**What you should do**
In the records below, find each line with "build" and copy it.

─── Stored data ───

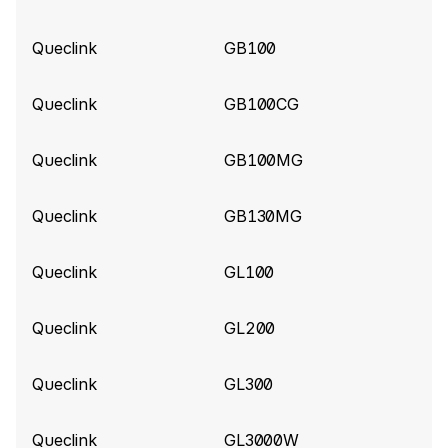
Gl53MG tracker
Queclink
GB100
Queclink build 10840
(2026-06-02)
Add support for ExternalPowerVoltage for
Queclink
GB100CG
Queclink CV5000 tracker
Queclink
GB100MG
Queclink build 10787
(2026-05-25)
Improve parsing for Queclink CV5000 tracker
Queclink
GB130MG
Queclink build 10575
(2026-04-14)
Queclink
GL100
Add support for Extended Tire Pressure
information (Data 190)
Queclink
GL200
Queclink build 10520
(2026-04-01)
Queclink
GL300
Add ShockValue for GL520MG tracker
Queclink
GL3000W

───

**Reply**
Queclink build 10840
Queclink build 10787
Queclink build 10575
Queclink build 10520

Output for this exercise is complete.